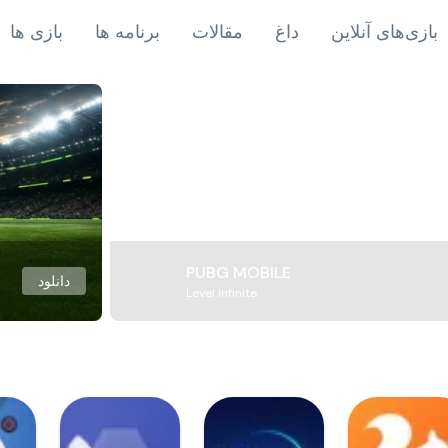
بازی ها
برنامه ها
مقالات
داغ
بازی‌های آنلاین
PUBG MOBILE
دانلود
Level Infinite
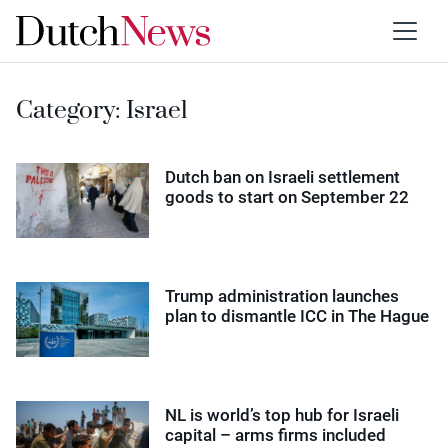
Category:
Israel
Dutch ban on Israeli settlement
goods to start on September 22
Trump administration launches
plan to dismantle ICC in The Hague
NL is world’s top hub for Israeli
capital – arms firms included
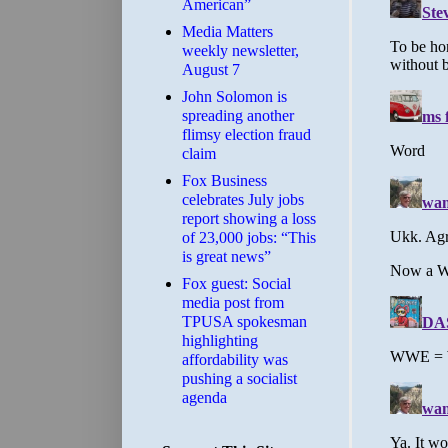
American”
Media Matters
weekly newsletter,
August 7
John Solomon is
spreading another
flimsy election fraud
claim
​Fox Business
celebrates July jobs
report showing a loss
of 23,000 jobs: “This
is great news”
Fox guest: Social
media post from
TPUSA spokesman
highlighting
affordability was
pushing a socialist
agenda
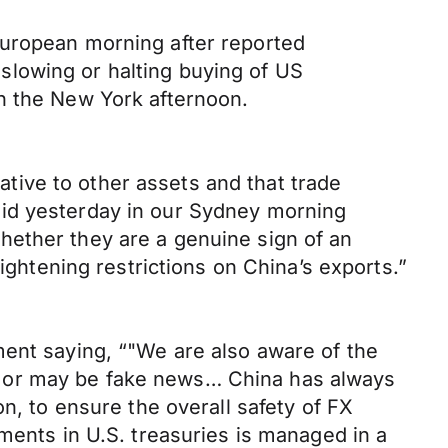
European morning after reported
slowing or halting buying of US
n the New York afternoon.
ive to other assets and that trade
aid yesterday in our Sydney morning
hether they are a genuine sign of an
ightening restrictions on China’s exports.”
ment saying, “"We are also aware of the
s or may be fake news… China has always
n, to ensure the overall safety of FX
ments in U.S. treasuries is managed in a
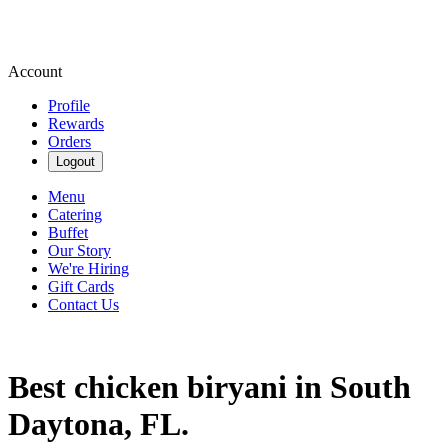
Account
Profile
Rewards
Orders
Logout
Menu
Catering
Buffet
Our Story
We're Hiring
Gift Cards
Contact Us
Best chicken biryani in South
Daytona, FL.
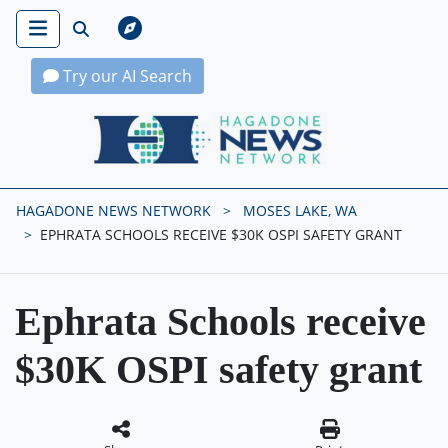
Try our AI Search
Hagadone News Network Home
HAGADONE NEWS NETWORK
MOSES LAKE, WA
EPHRATA SCHOOLS RECEIVE $30K OSPI SAFETY GRANT
Ephrata Schools receive
$30K OSPI safety grant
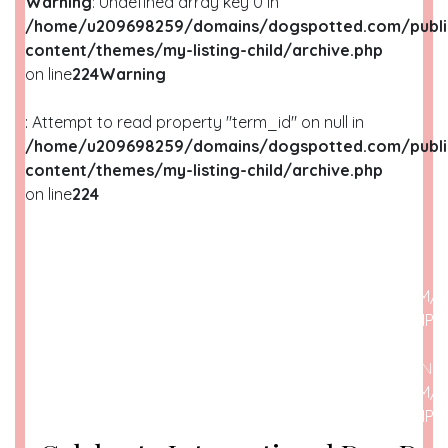
Warning
: Undefined array key 0 in
/home/u209698259/domains/dogspotted.com/publi
content/themes/my-listing-child/archive.php
on line
224
Warning
: Attempt to read property "term_id" on null in
/home/u209698259/domains/dogspotted.com/publi
content/themes/my-listing-child/archive.php
on line
224
WARNING
: UNDEFINED ARRAY KEY 0 IN
/HOME/U209698259/DOMAINS/DOGSPOTTED.COM/P
CONTENT/THEMES/MY-LISTING-CHILD/ARCHIVE.PHP
O
WARNING
: ATTEMPT TO READ PROPERTY "NAME" ON N
/HOME/U209698259/DOMAINS/DOGSPOTTED.COM/P
CONTENT/THEMES/MY-LISTING-CHILD/ARCHIVE.PHP
O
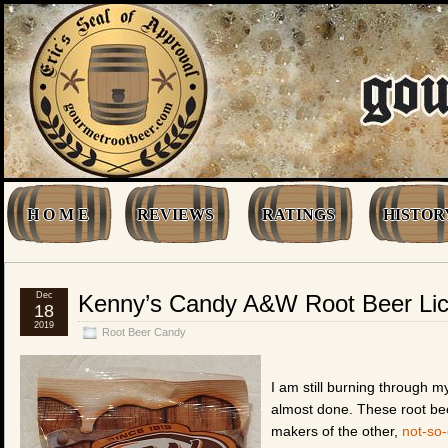
H O M E
REVIEWS
RATINGS
HISTOR
Dec
Kenny’s Candy A&W Root Beer Lico
18
2019
Root Beer Candy
I am still burning through 
almost done. These root bee
makers of the other,
not-so-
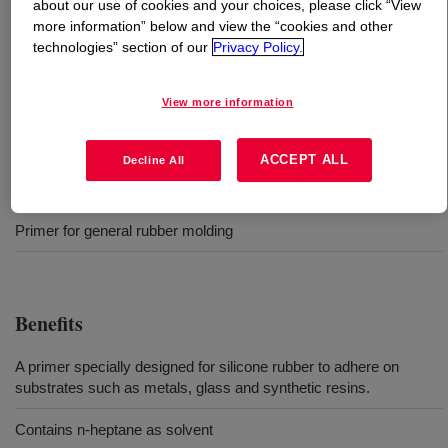
about our use of cookies and your choices, please click “View
more information” below and view the “cookies and other
What is
SILASTIC™ Primer-Y
?
technologies” section of our
Privacy Policy.
Two-part, 1-to-1 mix, Primer for high consistency rubber
View more information
(HCR)
ACCEPT ALL
Decline All
Uses
Primer for general rubber molding
Benefits
A primer specially designed for silicone rubber to adhere on
substrates such as metals, glass and synthetic resins.
Contains n-heptane as solvent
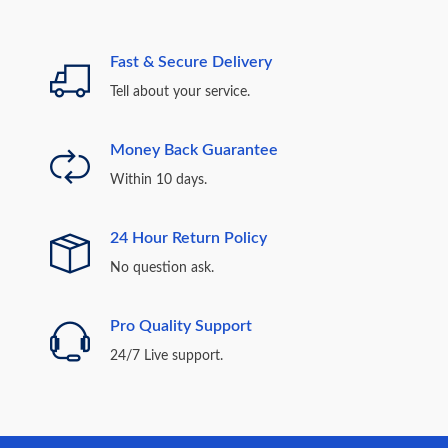
Fast & Secure Delivery
Tell about your service.
Money Back Guarantee
Within 10 days.
24 Hour Return Policy
No question ask.
Pro Quality Support
24/7 Live support.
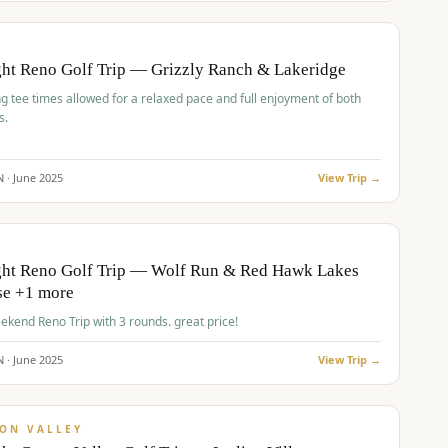
pp
BUDGET
O
ht Reno Golf Trip — Grizzly Ranch & Lakeridge
g tee times allowed for a relaxed pace and full enjoyment of both
s.
N ·
June
2025
View Trip →
pp
VALUE
O
ght Reno Golf Trip — Wolf Run & Red Hawk Lakes
se +1 more
Fall Weekend Reno Trip with 3 rounds. great price!
N ·
June
2025
View Trip →
pp
VALUE
ON VALLEY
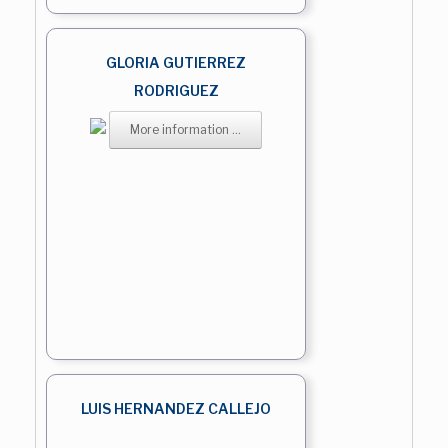
GLORIA GUTIERREZ
RODRIGUEZ
More information ...
LUIS HERNANDEZ CALLEJO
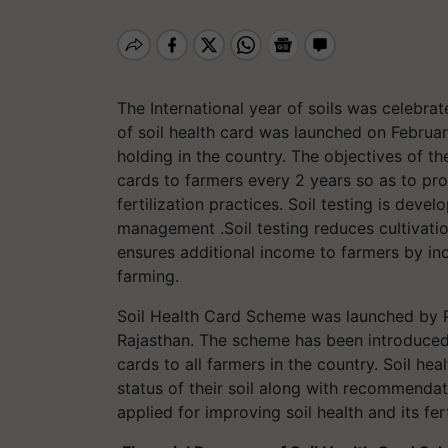
The International year of soils was celebr
of soil health card was launched on Februar
holding in the country. The objectives of th
cards to farmers every 2 years so as to prov
fertilization practices. Soil testing is deve
management .Soil testing reduces cultivation 
ensures additional income to farmers by inc
farming.
Soil Health Card Scheme was launched by P
Rajasthan. The scheme has been introduced 
cards to all farmers in the country. Soil he
status of their soil along with recommenda
applied for improving soil health and its ferti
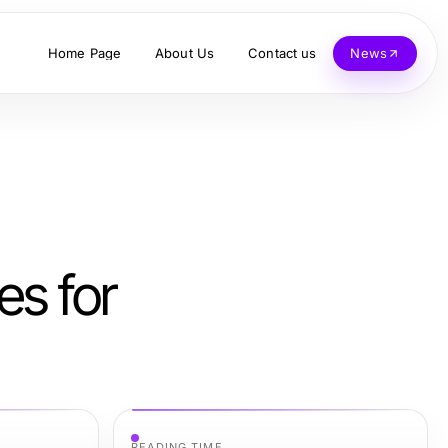
Home Page
About Us
Contact us
News
es for
READING TIME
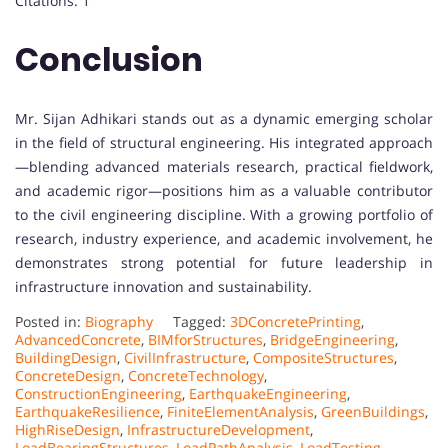
Citations: 1
Conclusion
Mr. Sijan Adhikari stands out as a dynamic emerging scholar
in the field of structural engineering. His integrated approach
—blending advanced materials research, practical fieldwork,
and academic rigor—positions him as a valuable contributor
to the civil engineering discipline. With a growing portfolio of
research, industry experience, and academic involvement, he
demonstrates strong potential for future leadership in
infrastructure innovation and sustainability.
Posted in:
Biography
Tagged:
3DConcretePrinting
,
AdvancedConcrete
,
BIMforStructures
,
BridgeEngineering
,
BuildingDesign
,
CivilInfrastructure
,
CompositeStructures
,
ConcreteDesign
,
ConcreteTechnology
,
ConstructionEngineering
,
EarthquakeEngineering
,
EarthquakeResilience
,
FiniteElementAnalysis
,
GreenBuildings
,
HighRiseDesign
,
InfrastructureDevelopment
,
LoadBearingStructures
,
LoadPathAnalysis
,
LoadTesting
,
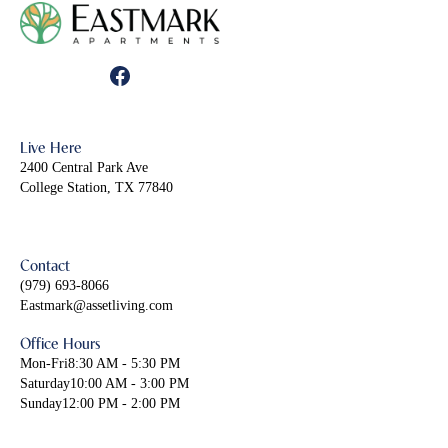
Live Here
2400 Central Park Ave
College Station, TX 77840
Contact
(979) 693-8066
Eastmark@assetliving.com
Office Hours
Mon-Fri
8:30 AM - 5:30 PM
Saturday
10:00 AM - 3:00 PM
Sunday
12:00 PM - 2:00 PM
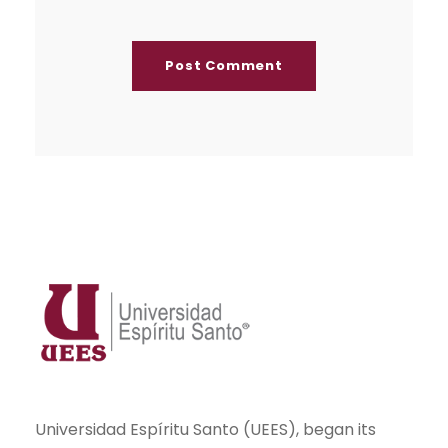
Universidad Espíritu Santo (UEES), began its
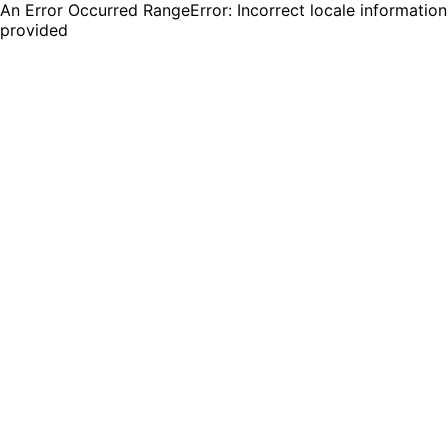
An Error Occurred RangeError: Incorrect locale information
provided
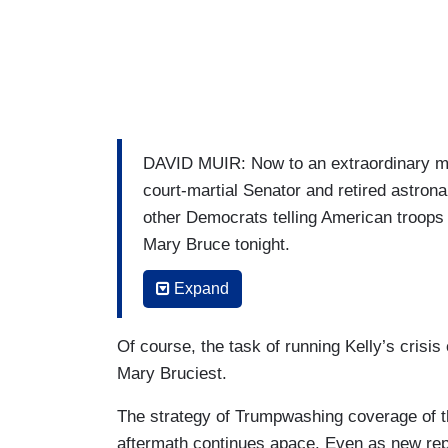
DAVID MUIR: Now to an extraordinary mo
court-martial Senator and retired astrona
other Democrats telling American troops t
Mary Bruce tonight.
MARY BRUCE: Tonight the Pentagon announ
Expand
allegations of misconduct” against Arizo
five other Democratic lawmakers urging mi
Of course, the task of running Kelly’s crisi
Mary Bruciest.
MARK KELLY: I was a captain in the Uni
The strategy of Trumpwashing coverage of th
ELISSA SLOTKIN: Former CIA officer.
aftermath continues apace. Even as new rep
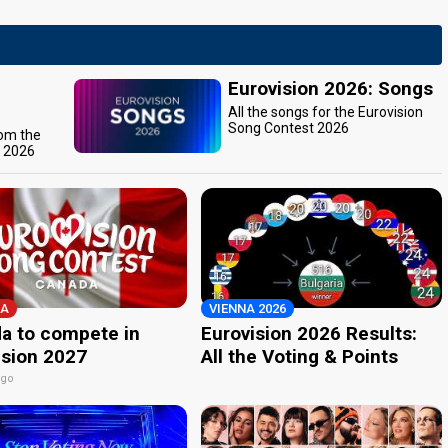
Eurovision 2026: Songs
All the songs for the Eurovision
Song Contest 2026
rom the
t 2026
A
VIENNA 2026
a to compete in
Eurovision 2026 Results:
ision 2027
All the Voting & Points
ago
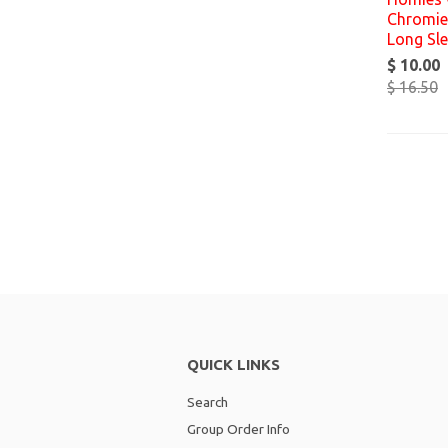
Chromies
Long Sl
$ 10.00
$ 16.50
QUICK LINKS
Search
Group Order Info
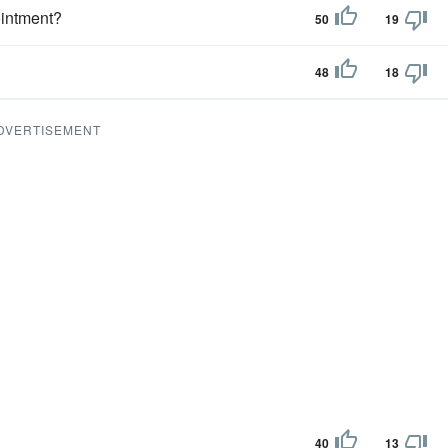
ointment?
50
19
48
18
DVERTISEMENT
40
13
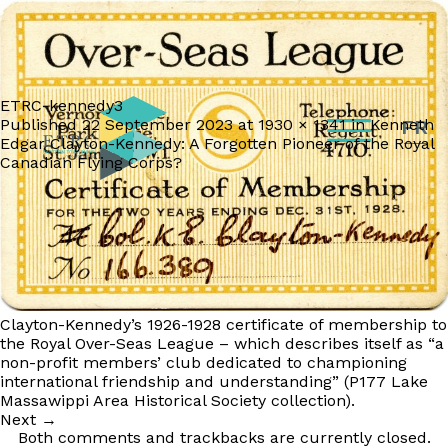
ETRC-kennedy3
Published
22 September 2023
at
1930 × 1341
in
Kenneth
FR
Edgar Clayton-Kennedy: A Forgotten Pioneer of the Royal
Canadian Flying Corps?
Clayton-Kennedy’s 1926-1928 certificate of membership to
the Royal Over-Seas League – which describes itself as “a
non-profit members’ club dedicated to championing
international friendship and understanding” (P177 Lake
Massawippi Area Historical Society collection).
Next
→
Both comments and trackbacks are currently closed.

Problem description: Give the number of lines in the entries that hold the string "rubber", and add nothing else.

Solution below: 3